A narrativa de The Legend of Zelda é uma poesia na qual diversos elementos rimam através da cronologia: a trindade de coragem, sabedoria e poder; uma grande presença maligna que assola o mundo; um herói valente destinado a combatê-la; uma espada lendária cujo poder sagrado vence toda a escuridão; e um artefato poderoso capaz de tornar desejos em realidade. Embora essa não seja uma regra obrigatória para todas as entradas da franquia — com alguns jogos fugindo um pouco dessas convergências narrativas, como Majora's Mask —, a grande maioria apresenta, no mínimo, alguma harmonia.
O peso do sacrifício e a ascensão do Rei Gerudo
Ocarina of Time é uma história em que um inocente garoto se torna homem ao lidar com situações perigosas que apenas escalam durante a jornada. Link, o Herói do Tempo, enfrenta ameaças e enigmas e, no processo, abdica de sua infância para fazer o que é certo — especialmente em um futuro que não lhe pertence. Em Tears of the Kingdom, Zelda encontra-se isolada em uma época desconhecida, quando precisa lutar para defender seu reino em éons passados. No processo, a princesa sacrifica não a sua infância (afinal, já é uma adulta), mas a sua própria humanidade: para fazer o correto, Zelda abdica de sua mente e corpo, tornando-se o Dragão da Luz imortal que carrega a Master Sword envolta em poder sagrado.

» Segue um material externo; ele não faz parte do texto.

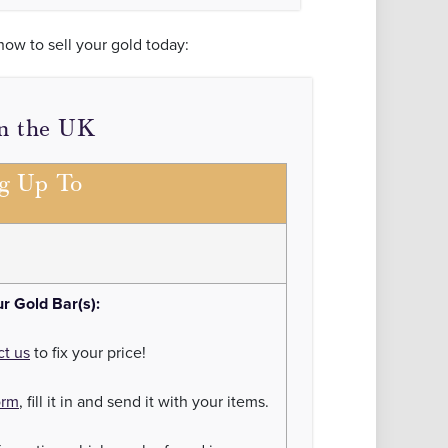
how to sell your gold today:
in the UK
ng Up To
ur Gold Bar(s):
ct us
to fix your price!
orm
, fill it in and send it with your items.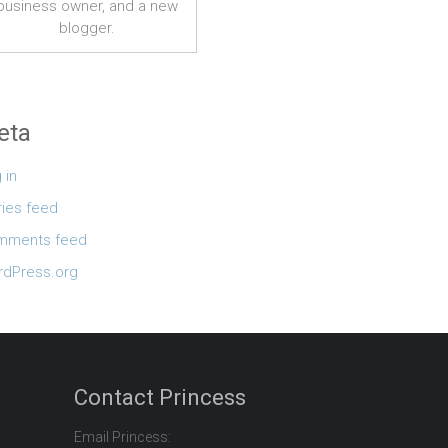
business owner, and a new
blogger.
eta
 in
ries feed
mments feed
dPress.org
Contact Princess
Email Princess:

Ganondorf contempla quatro aparições distintas ao longo da franquia — embora seja o mesmo personagem em tempos diferentes. Com exceção de Tears of the Kingdom, algumas abordagens tentaram conceder uma visão mais trágica e melancólica ao vilão, como visto em The Legend of Zelda: The Wind Waker. Entretanto, Tears of the Kingdom oferece um Ganondorf arrogante, astuto, cruel e ganancioso, características presentes em todas as suas versões, mas aqui acentuadas de forma muito semelhante à sua versão de Ocarina of Time. Por ser um personagem narcisista e egoísta, cujas ações são arquitetadas apenas em benefício próprio, ele estabelece um nítido contraste com a união de Link e seus companheiros contra o rei maligno.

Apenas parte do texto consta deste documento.